Health and Medicine

Reassure yourself and know how thyroid problems affect your health?

The thyroid gland produces thyroid hormone, which controls many activities in your body including how quickly you burn calories and how fast your heart beats, and women are more likely than men to develop thyroid disease, especially after pregnancy and after menopause, so in this report we learn On how thyroid problems affect women, according to the website womenshealth.

What is the thyroid gland?

The thyroid gland is a small, butterfly-shaped gland located at the base of your neck, just below your Adam’s apple. This gland makes thyroid hormone, which travels in the blood to all parts of your body. Thyroid hormone controls the body’s metabolism in many ways, including how quickly you burn calories and how fast your heart beats.

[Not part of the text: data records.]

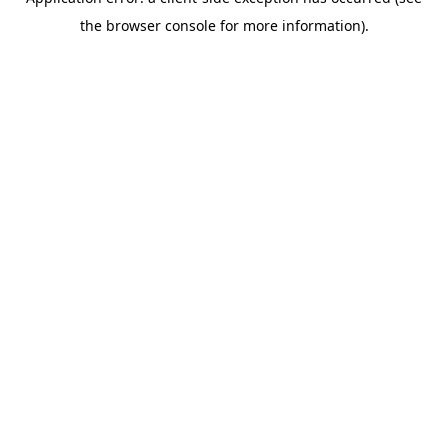
the browser console for more information).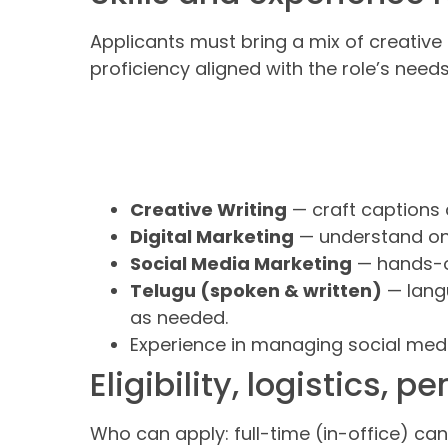
Applicants must bring a mix of creative 
proficiency aligned with the role’s needs
Creative Writing
— craft captions 
Digital Marketing
— understand onl
Social Media Marketing
— hands-on
Telugu (spoken & written)
— lang
as needed.
Experience in managing social media
Eligibility, logistics, 
Who can apply: full-time (in-office) ca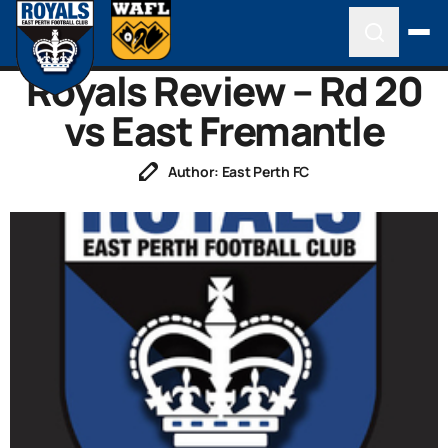
Royals Review – Rd 20
vs East Fremantle
Author: East Perth FC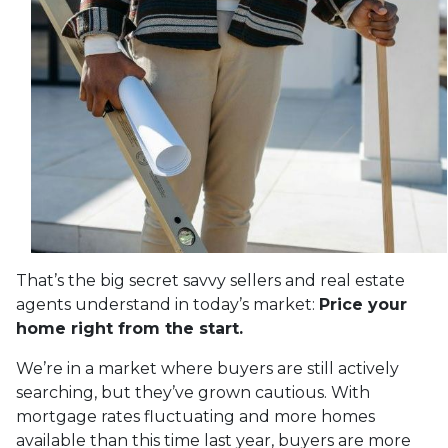
That’s the big secret savvy sellers and real estate
agents understand in today’s market:
Price your
home right from the start.
We’re in a market where buyers are still actively
searching, but they’ve grown cautious. With
mortgage rates fluctuating and more homes
available than this time last year, buyers are more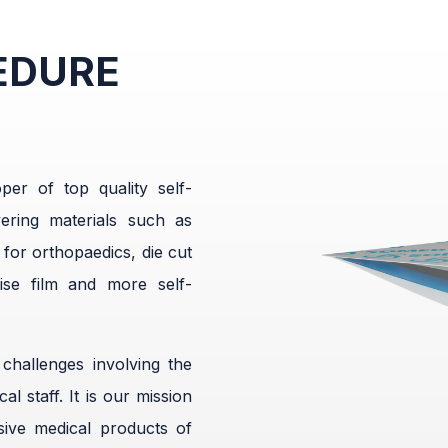
EDURE
er of top quality self-
ering materials such as
 for orthopaedics, die cut
ise film and more self-
hallenges involving the
l staff. It is our mission
ive medical products of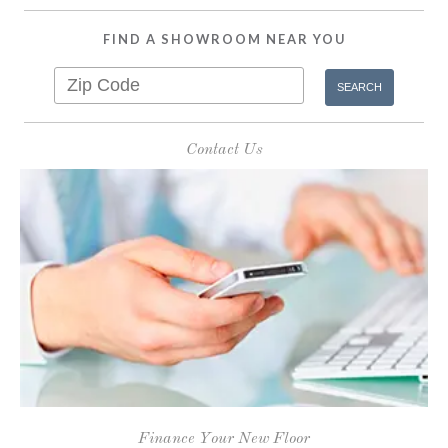
FIND A SHOWROOM NEAR YOU
Contact Us
Finance Your New Floor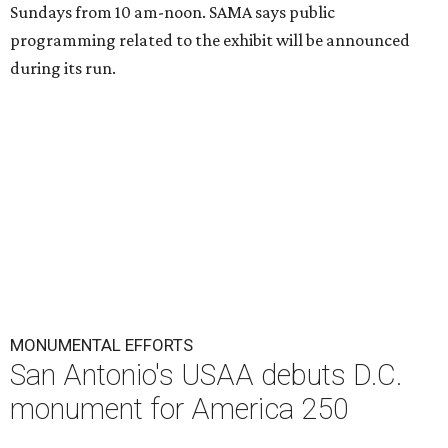
Sundays from 10 am-noon. SAMA says public
programming related to the exhibit will be announced
during its run.
MONUMENTAL EFFORTS
San Antonio's USAA debuts D.C.
monument for America 250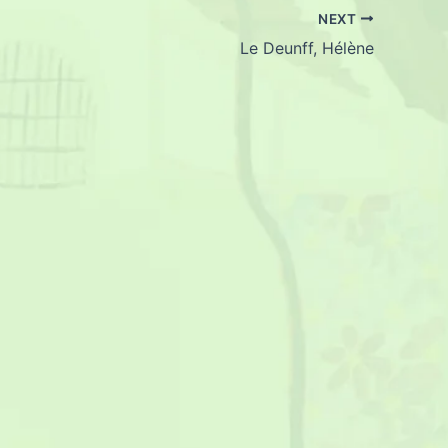
NEXT
Le Deunff, Hélène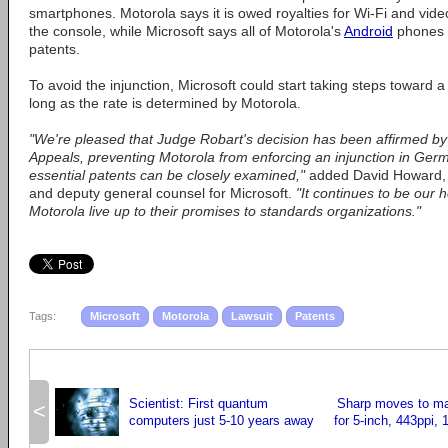
smartphones. Motorola says it is owed royalties for Wi-Fi and vid
the console, while Microsoft says all of Motorola's
Android
phones u
patents.
To avoid the injunction, Microsoft could start taking steps toward 
long as the rate is determined by Motorola.
"We're pleased that Judge Robart's decision has been affirmed by 
Appeals, preventing Motorola from enforcing an injunction in Germa
essential patents can be closely examined,"
added David Howard, c
and deputy general counsel for Microsoft.
"It continues to be our
Motorola live up to their promises to standards organizations."
Tags:
Microsoft
Motorola
Lawsuit
Patents
Scientist: First quantum
Sharp moves to ma
<
computers just 5-10 years away
for 5-inch, 443ppi,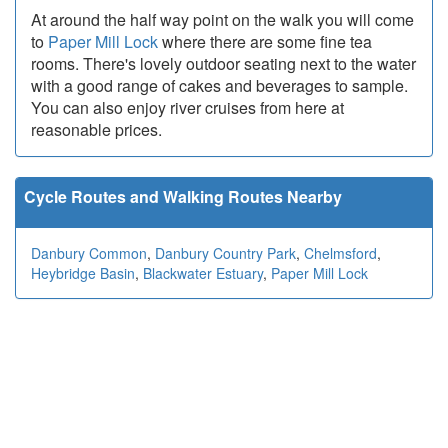
At around the half way point on the walk you will come
to
Paper Mill Lock
where there are some fine tea
rooms. There's lovely outdoor seating next to the water
with a good range of cakes and beverages to sample.
You can also enjoy river cruises from here at
reasonable prices.
Cycle Routes and Walking Routes Nearby
Danbury Common
,
Danbury Country Park
,
Chelmsford
,
Heybridge Basin
,
Blackwater Estuary
,
Paper Mill Lock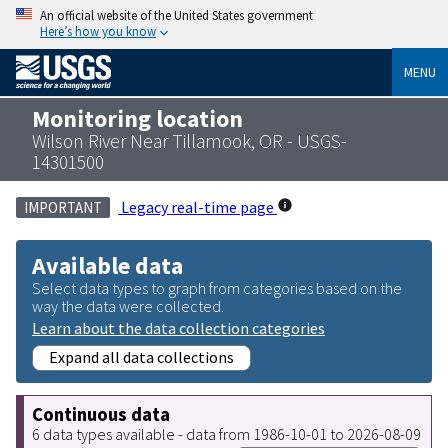
An official website of the United States government
Here’s how you know
MENU
Monitoring location
Wilson River Near Tillamook, OR - USGS-
14301500
Legacy real-time page
IMPORTANT
Available data
Select data types to graph from categories based on the
way the data were collected.
Learn about the data collection categories
Expand all data collections
Continuous data
6 data types available - data from 1986-10-01 to 2026-08-09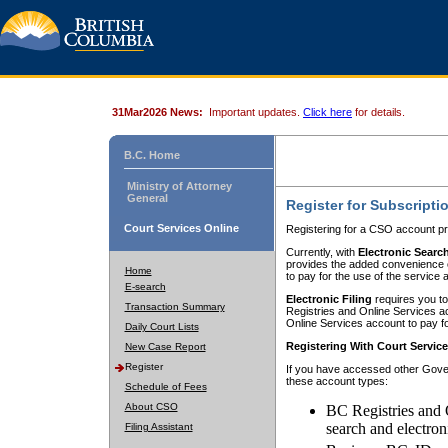
31Mar2026 News:
Important updates.
Click here
for details.
B.C. Home
Ministry of Attorney
General
Register for Subscripti
Court Services Online
Registering for a CSO account pr
Currently, with
Electronic Searc
provides the added convenience of
Home
to pay for the use of the service
E-search
Electronic Filing
requires you to
Transaction Summary
Registries and Online Services acc
Online Services account to pay fo
Daily Court Lists
Registering With Court Servic
New Case Report
Register
If you have accessed other Gover
these account types:
Schedule of Fees
About CSO
BC Registries and 
search and electron
Filing Assistant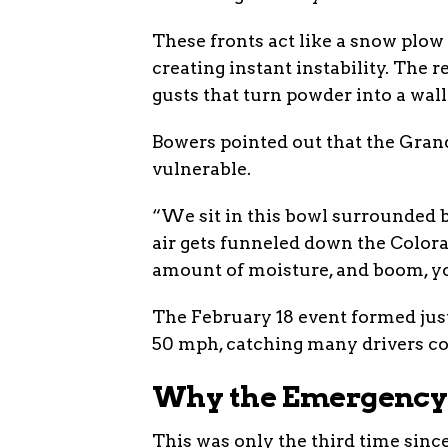
These fronts act like a snow plow
creating instant instability. The
gusts that turn powder into a wall
Bowers pointed out that the Gran
vulnerable.
“We sit in this bowl surrounded b
air gets funneled down the Colorad
amount of moisture, and boom, yo
The February 18 event formed just
50 mph, catching many drivers co
Why the Emergency 
This was only the third time sinc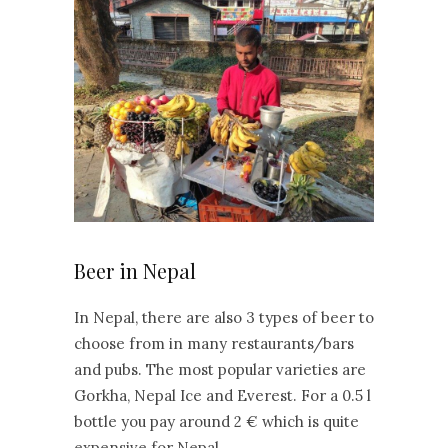
Beer in Nepal
In Nepal, there are also 3 types of beer to
choose from in many restaurants/bars
and pubs. The most popular varieties are
Gorkha, Nepal Ice and Everest. For a 0.5 l
bottle you pay around 2 € which is quite
expensive for Nepal.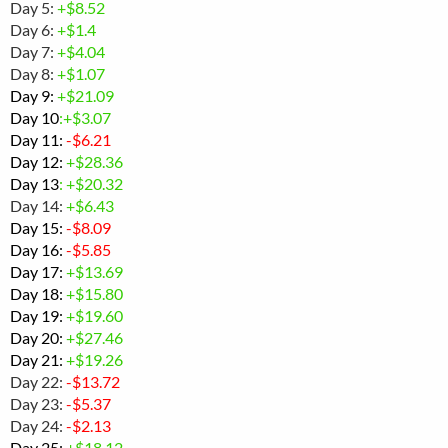
Day 5:
+$8.52
Day 6:
+$1.4
Day 7:
+$4.04
Day 8:
+$1.07
Day 9:
+
$21.09
Day 10
:+$3.07
Day 11:
-
$6.21
Day 12:
+$28.36
Day 13
: +$20.32
Day 14:
+$6.43
Day 15:
-$
8.09
Day 16:
-
$5.85
Day 17:
+$13.69
Day 18:
+$
15.80
Day 19:
+$19.60
Day 20:
+$27.46
Day 21:
+$19.26
Day 22:
-$13.72
Day 23:
-$5.37
Day 24:
-$2.13
Day 25:
+$
18.12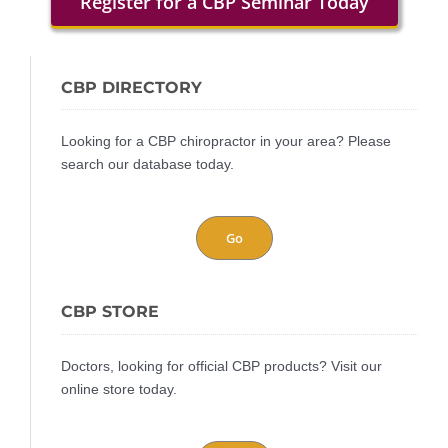
Register for a CBP Seminar Today
CBP DIRECTORY
Looking for a CBP chiropractor in your area? Please
search our database today.
Go
CBP STORE
Doctors, looking for official CBP products? Visit our
online store today.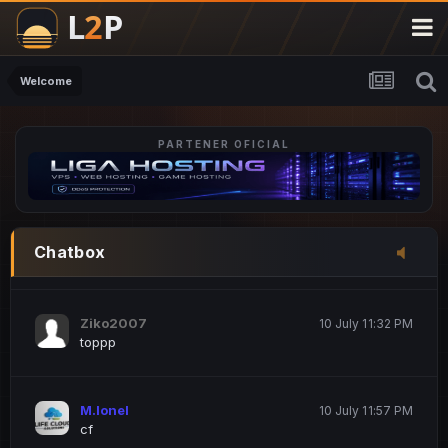
M.Ionel
20 June 12:47 AM
este
Welcome
PARTENER OFICIAL
Iordachi Marius
20 June 12:58 PM
dsa
Drogo Germany
10 July 7:33 PM
Chatbox
hi
Ziko2007
10 July 11:32 PM
toppp
M.Ionel
10 July 11:57 PM
cf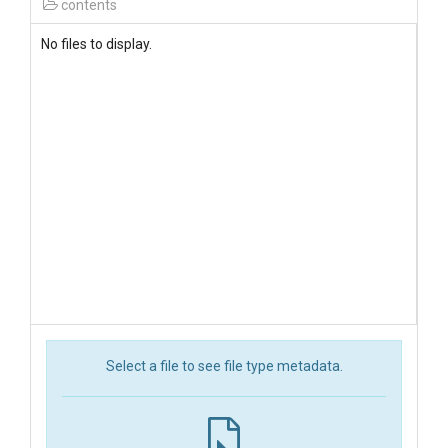
contents
No files to display.
Select a file to see file type metadata.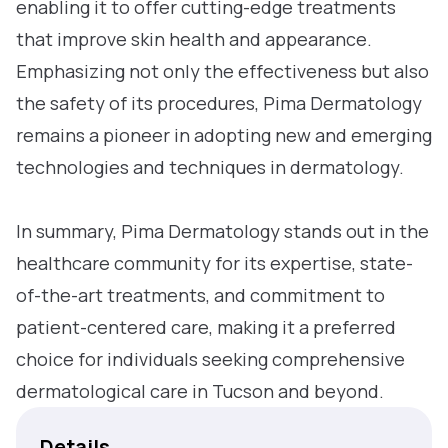
enabling it to offer cutting-edge treatments
that improve skin health and appearance.
Emphasizing not only the effectiveness but also
the safety of its procedures, Pima Dermatology
remains a pioneer in adopting new and emerging
technologies and techniques in dermatology.
In summary, Pima Dermatology stands out in the
healthcare community for its expertise, state-
of-the-art treatments, and commitment to
patient-centered care, making it a preferred
choice for individuals seeking comprehensive
dermatological care in Tucson and beyond.
Details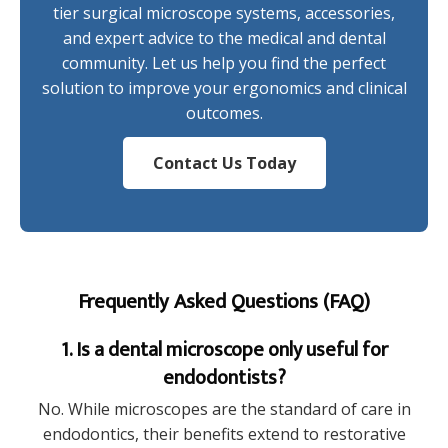
tier surgical microscope systems, accessories,
and expert advice to the medical and dental
community. Let us help you find the perfect
solution to improve your ergonomics and clinical
outcomes.
Contact Us Today
Frequently Asked Questions (FAQ)
1. Is a dental microscope only useful for
endodontists?
No. While microscopes are the standard of care in
endodontics, their benefits extend to restorative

How do thyroid problems affect women?

Women are more likely than men to develop thyroid disease. One in eight women will develop thyroid problems during her lifetime.

In women, thyroid disease can cause:

Menstrual problems. The thyroid gland helps control the menstrual cycle Too much or too little thyroid hormone can make your period very light, heavy, or irregular. Thyroid disease can also cause your periods to stop for months or longer, a condition called amenorrhea menstruation;

If your body’s immune system causes thyroid disease, other glands may become infected, including the ovaries. This can lead to premature menopause (before age 40).

Pregnancy problems. When thyroid disease affects your menstrual cycle, it also affects ovulation. This can make it difficult for you to get pregnant.

Problems during pregnancy Thyroid problems during pregnancy can cause health problems for the mother and the baby.

The symptoms of thyroid problems are sometimes confused with the symptoms of menopause. Thyroid disease, especially hypothyroidism, is more likely to develop after menopause.

What types of thyroid diseases that affect women?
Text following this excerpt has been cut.